Extracted page text data
------------------------------------------------------------------------

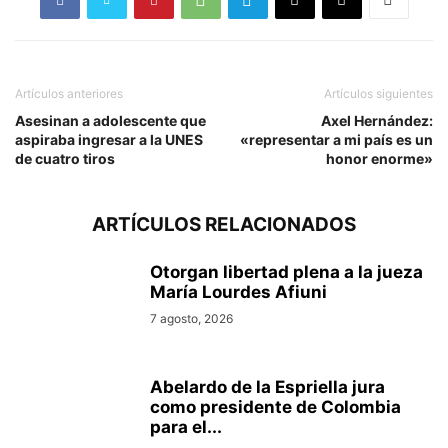
Artículos anteriores
Artículos siguientes
Asesinan a adolescente que
Axel Hernández:
aspiraba ingresar a la UNES
«representar a mi país es un
de cuatro tiros
honor enorme»
ARTÍCULOS RELACIONADOS
Otorgan libertad plena a la jueza
María Lourdes Afiuni
7 agosto, 2026
Abelardo de la Espriella jura
como presidente de Colombia
para el...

------------------------------------------------------------------------

Assignment.
Only a word-for-word repetition of the lines from the one containing "Otorgan libertad plena a la jueza" to the final line of the data above counts as the answer.

Finished task.
Otorgan libertad plena a la jueza
María Lourdes Afiuni
7 agosto, 2026
Abelardo de la Espriella jura
como presidente de Colombia
para el...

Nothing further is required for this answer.